Print the lines in the listing below starting at the line with "карбонизацией? Если да то какое отличие от" and ending at the line with "Hôtel / Hôtel 3***", both included. Reproduce them exactly and omit every picture.

# [Exercise input]
-- Opening Marker --
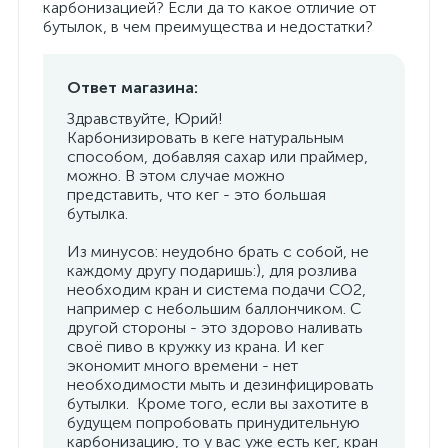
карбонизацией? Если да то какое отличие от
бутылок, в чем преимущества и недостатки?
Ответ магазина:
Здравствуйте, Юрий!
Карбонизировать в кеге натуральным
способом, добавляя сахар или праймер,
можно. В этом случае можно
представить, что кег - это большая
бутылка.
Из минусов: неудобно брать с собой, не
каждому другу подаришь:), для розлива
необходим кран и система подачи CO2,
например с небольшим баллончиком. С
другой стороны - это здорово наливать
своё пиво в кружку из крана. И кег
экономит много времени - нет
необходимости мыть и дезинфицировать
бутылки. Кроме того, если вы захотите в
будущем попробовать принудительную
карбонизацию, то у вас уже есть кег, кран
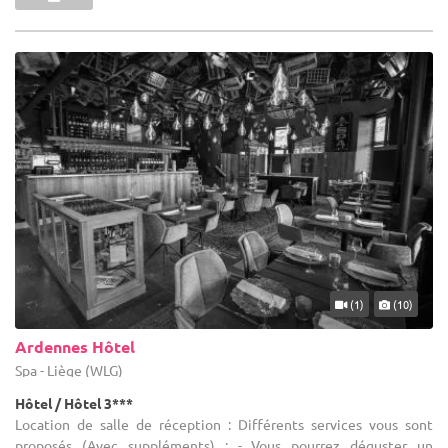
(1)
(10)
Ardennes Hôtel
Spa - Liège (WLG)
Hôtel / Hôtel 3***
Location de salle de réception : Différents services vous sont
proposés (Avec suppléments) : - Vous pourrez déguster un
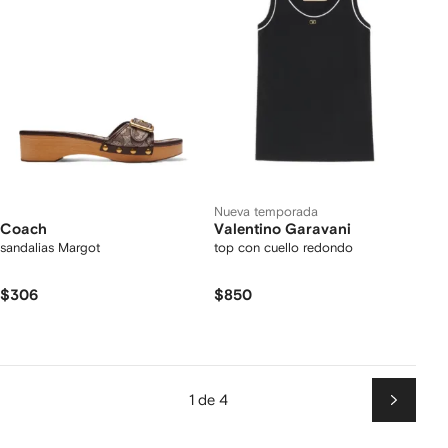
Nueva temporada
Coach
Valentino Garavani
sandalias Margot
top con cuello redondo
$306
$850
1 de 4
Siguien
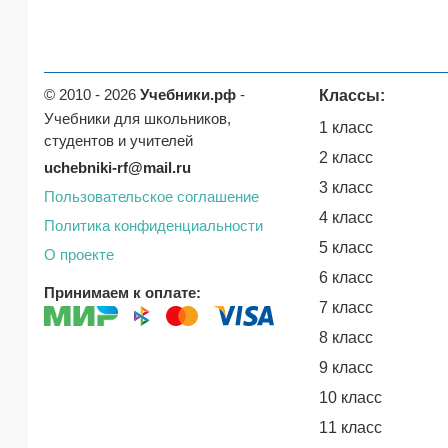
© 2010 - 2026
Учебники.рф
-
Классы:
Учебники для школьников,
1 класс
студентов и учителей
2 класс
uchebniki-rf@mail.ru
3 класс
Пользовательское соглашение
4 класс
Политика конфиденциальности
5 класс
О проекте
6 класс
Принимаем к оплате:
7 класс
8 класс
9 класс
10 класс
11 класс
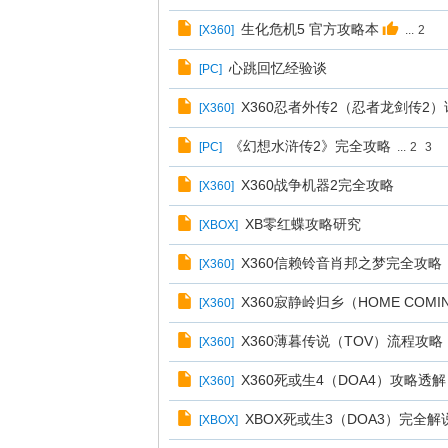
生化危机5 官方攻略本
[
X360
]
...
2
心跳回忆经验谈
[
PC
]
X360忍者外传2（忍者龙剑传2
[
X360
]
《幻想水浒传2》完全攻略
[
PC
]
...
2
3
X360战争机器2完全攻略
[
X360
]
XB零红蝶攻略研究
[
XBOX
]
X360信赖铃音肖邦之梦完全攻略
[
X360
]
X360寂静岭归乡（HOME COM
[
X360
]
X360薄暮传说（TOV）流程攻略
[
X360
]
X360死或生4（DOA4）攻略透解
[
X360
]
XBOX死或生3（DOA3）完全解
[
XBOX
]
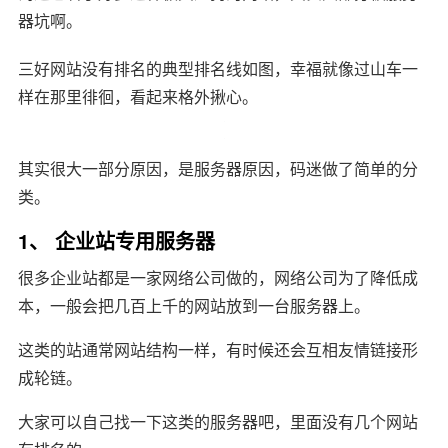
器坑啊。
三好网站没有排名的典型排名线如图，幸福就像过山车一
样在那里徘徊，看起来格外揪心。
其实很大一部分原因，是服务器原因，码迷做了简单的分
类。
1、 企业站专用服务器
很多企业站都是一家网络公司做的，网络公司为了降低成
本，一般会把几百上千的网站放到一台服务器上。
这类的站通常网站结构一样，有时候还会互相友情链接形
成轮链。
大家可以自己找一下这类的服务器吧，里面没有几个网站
-- Closing Marker --
-- Opening Marker --
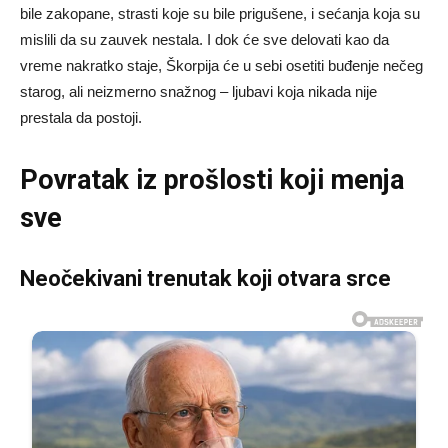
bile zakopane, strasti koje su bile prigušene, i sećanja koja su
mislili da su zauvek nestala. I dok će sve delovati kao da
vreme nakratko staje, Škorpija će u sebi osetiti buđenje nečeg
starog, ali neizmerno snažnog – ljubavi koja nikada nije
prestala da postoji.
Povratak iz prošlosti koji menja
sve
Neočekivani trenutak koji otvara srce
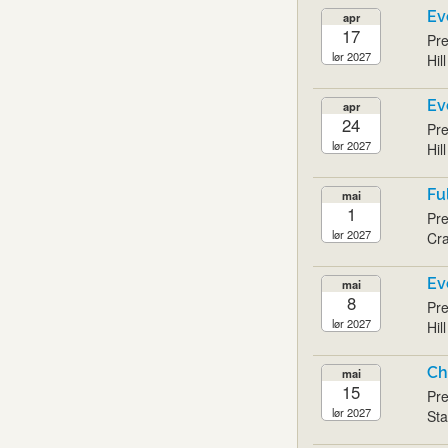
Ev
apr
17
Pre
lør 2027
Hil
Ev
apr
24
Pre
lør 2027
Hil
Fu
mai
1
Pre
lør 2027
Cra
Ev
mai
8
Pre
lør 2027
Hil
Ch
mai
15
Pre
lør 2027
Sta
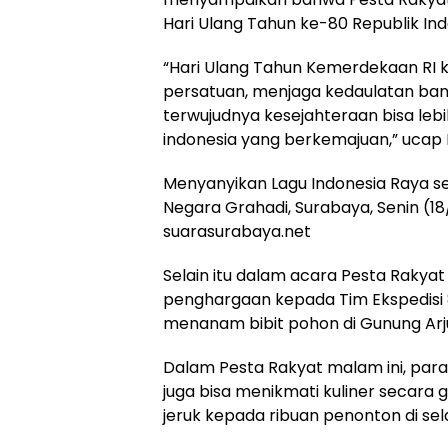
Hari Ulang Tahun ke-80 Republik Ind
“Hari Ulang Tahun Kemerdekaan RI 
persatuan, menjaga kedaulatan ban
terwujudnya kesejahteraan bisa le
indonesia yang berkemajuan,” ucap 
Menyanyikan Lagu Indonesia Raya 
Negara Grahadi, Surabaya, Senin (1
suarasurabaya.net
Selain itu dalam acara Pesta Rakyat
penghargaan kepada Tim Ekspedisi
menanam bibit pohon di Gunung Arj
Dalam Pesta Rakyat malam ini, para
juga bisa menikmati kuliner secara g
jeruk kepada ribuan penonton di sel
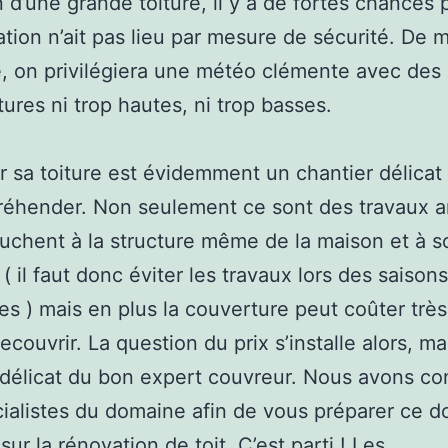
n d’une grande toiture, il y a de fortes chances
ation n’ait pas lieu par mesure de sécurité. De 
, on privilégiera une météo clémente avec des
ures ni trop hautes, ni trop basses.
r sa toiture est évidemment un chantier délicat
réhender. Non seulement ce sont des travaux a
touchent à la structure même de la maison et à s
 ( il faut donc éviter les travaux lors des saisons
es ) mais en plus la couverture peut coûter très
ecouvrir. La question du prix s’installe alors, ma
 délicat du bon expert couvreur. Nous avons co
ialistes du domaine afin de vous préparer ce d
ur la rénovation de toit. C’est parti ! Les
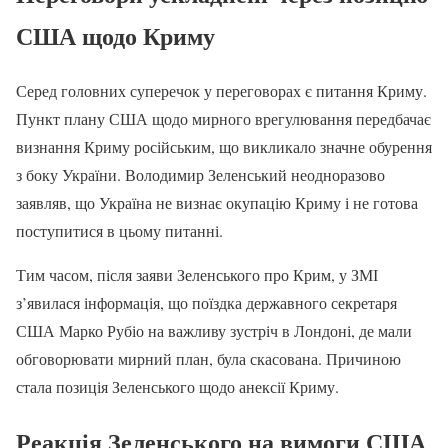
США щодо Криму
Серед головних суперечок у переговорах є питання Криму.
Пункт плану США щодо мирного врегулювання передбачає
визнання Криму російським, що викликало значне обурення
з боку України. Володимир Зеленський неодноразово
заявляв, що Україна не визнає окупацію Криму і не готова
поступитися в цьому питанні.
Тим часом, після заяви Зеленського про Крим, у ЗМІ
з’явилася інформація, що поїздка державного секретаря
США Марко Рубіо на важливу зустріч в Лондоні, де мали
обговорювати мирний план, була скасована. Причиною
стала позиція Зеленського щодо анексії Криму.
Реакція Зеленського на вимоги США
-- Closing Marker --
-- Opening Marker --
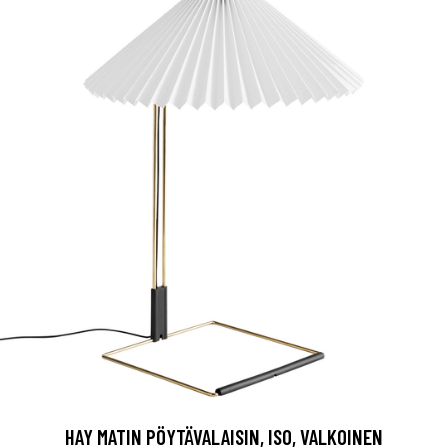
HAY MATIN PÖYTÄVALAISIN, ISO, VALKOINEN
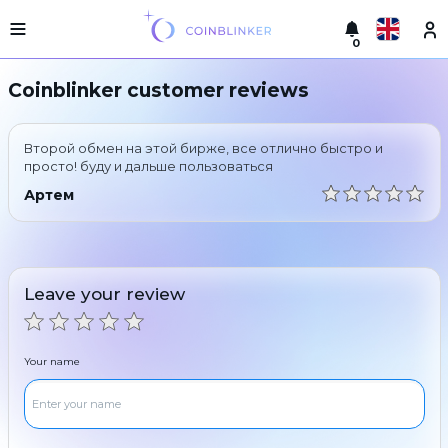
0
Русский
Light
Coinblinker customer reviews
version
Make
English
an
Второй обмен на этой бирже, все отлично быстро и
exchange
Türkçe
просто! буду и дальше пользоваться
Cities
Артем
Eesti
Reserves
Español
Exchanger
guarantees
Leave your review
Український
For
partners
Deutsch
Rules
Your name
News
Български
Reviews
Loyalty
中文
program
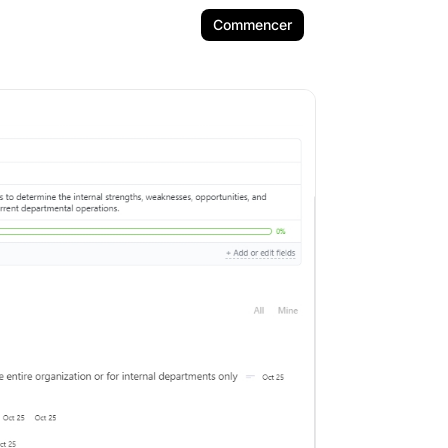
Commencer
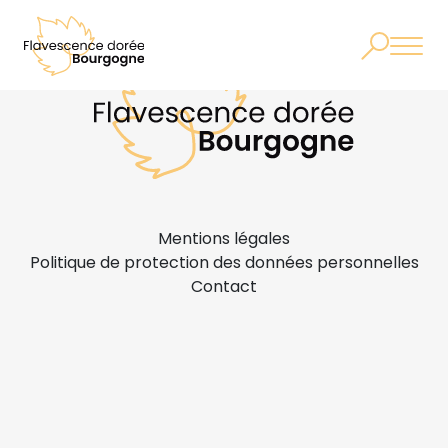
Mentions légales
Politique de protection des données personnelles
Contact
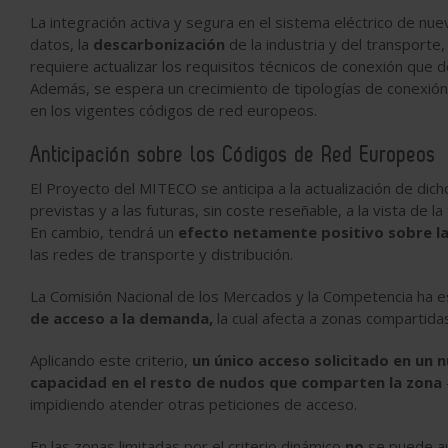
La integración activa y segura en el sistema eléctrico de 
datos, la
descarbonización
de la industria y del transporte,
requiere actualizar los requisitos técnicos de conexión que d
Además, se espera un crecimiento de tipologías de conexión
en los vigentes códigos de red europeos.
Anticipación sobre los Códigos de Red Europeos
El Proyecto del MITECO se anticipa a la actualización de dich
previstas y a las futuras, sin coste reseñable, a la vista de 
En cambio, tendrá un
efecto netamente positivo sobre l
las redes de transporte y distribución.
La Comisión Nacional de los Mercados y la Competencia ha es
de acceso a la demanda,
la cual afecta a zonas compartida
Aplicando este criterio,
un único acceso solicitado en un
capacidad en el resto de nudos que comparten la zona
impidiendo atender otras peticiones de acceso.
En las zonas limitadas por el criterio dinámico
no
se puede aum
-- Closing Marker --
# [Result of this exercise]
карбонизацией? Если да то какое отличие от
бутылок, в чем преимущества и недостатки?
Ответ магазина:
Здравствуйте, Юрий!
Карбонизировать в кеге натуральным
способом, добавляя сахар или праймер,
можно. В этом случае можно
представить, что кег - это большая
бутылка.
Из минусов: неудобно брать с собой, не
каждому другу подаришь:), для розлива
необходим кран и система подачи CO2,
например с небольшим баллончиком. С
другой стороны - это здорово наливать
своё пиво в кружку из крана. И кег
экономит много времени - нет
необходимости мыть и дезинфицировать
бутылки. Кроме того, если вы захотите в
будущем попробовать принудительную
карбонизацию, то у вас уже есть кег, кран
(1)
(10)
Ardennes Hôtel
Spa - Liège (WLG)
Hôtel / Hôtel 3***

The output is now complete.